======== Given records

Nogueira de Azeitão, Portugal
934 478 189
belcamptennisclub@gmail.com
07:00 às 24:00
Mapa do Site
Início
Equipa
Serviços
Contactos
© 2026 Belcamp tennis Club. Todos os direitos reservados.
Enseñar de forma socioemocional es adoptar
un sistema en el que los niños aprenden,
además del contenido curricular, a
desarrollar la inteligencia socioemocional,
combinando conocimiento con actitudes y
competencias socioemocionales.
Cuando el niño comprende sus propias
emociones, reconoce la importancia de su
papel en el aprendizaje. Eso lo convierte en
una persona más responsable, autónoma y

================
======== Given records

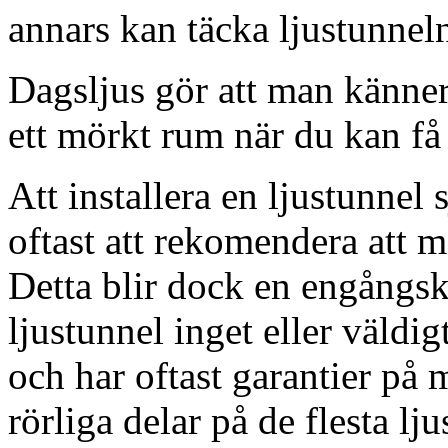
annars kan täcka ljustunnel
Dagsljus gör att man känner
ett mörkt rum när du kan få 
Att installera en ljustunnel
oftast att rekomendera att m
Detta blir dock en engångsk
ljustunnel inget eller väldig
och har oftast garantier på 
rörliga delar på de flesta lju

================

= Aim of the task =
Read through the entries, then copy every line where the string "oftast" is found.

= Response to the exercise =
oftast att rekomendera att m
och har oftast garantier på 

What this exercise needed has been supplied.